2014_CAMRY_EXT_03

Following its unveiling at the Moscow motor show, we now have more details of the global-market Toyota Camry XV50 facelift and in particular, its new 2.0 litre four-cylinder engine.

New 2.0 litre engine with VVT-iW, D-4S and EGR, mated to six-speed auto

The 1,998 cc, Euro 5-compliant engine features VVT-iW (Variable Valve Timing-intelligent Wide). VVT-iW debuted on the Lexus NX 200t's direct-injected 2.0 litre turbo 8AR-FTS engine, enabling it to run in both Otto and modified-Atkinson cycles.

At low loads, the VVT-iW-equipped engine is capable of switching to a modified-Atkinson cycle to boost fuel economy. At higher revs, the engine can return to the Otto cycle for enhanced power delivery and performance. VVT-iW features standard VVT-i on the exhaust valves and VVT-iW on the intake side.
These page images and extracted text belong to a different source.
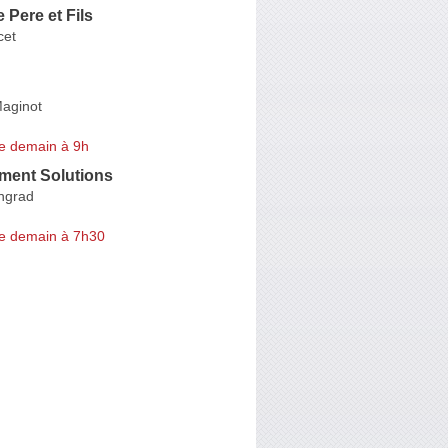
Pere et Fils
cet
aginot
e demain à 9h
iment Solutions
ingrad
e demain à 7h30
The latter features a mid-position camshaft lock mechanism which retards the continuously variable valve timing.

For the new Camry, combined with a six-speed Multi-mode automatic gearbox (bye bye four-speed auto!), Toyota claims a fuel economy figure of 7.2 litres per 100 km - a 13% reduction over the outgoing 2.0 litre engine.

With a 12.8:1 compression ratio, the engine develops 150 PS at 5,600-6,500 rpm and 199 Nm of torque at 4,600 rpm. As a result, the new Camry sprints to 100 km/h from rest in 10.4 seconds before hitting a 210 km/h top speed.

There's D-4S too, which means separate twin injectors for both direct and port injection. Depending on engine speed, high-pressure direct injection into the cylinder and conventional intake port injection, or direct cylinder injection only. Hence, intake air and fuel are mixed evenly at all engine speed ranges, increasing throttle response, power and torque over a wide range of engine speeds without sacrificing fuel efficiency and environmental performance.

The engine is also fitted with a water-cooled Exhaust Gas Recirculation (EGR) system, combining an EGR cooler with an electronically-controlled EGR valve to give optimum control of the EGR gas flow volume for equal distribution to each cylinder, enhancing fuel economy.

Other improvements include optimised shapes of the cylinder head intake port and piston (creating tumble flow for better combustion), better cooling for the cylinder block, cylinder head and piston oil jet, plus an optimised taper squish shape to improve anti-knock performance.

An offset crankshaft reduces the piston thrust load to lower friction losses. Allied to enhanced cylinder bore roundness, a resin coating to the piston skirts and lower tension piston rings reduce friction losses from the rotating parts. And the adoption of roller rocker arms and a low friction timing chain further reduce valvetrain friction losses.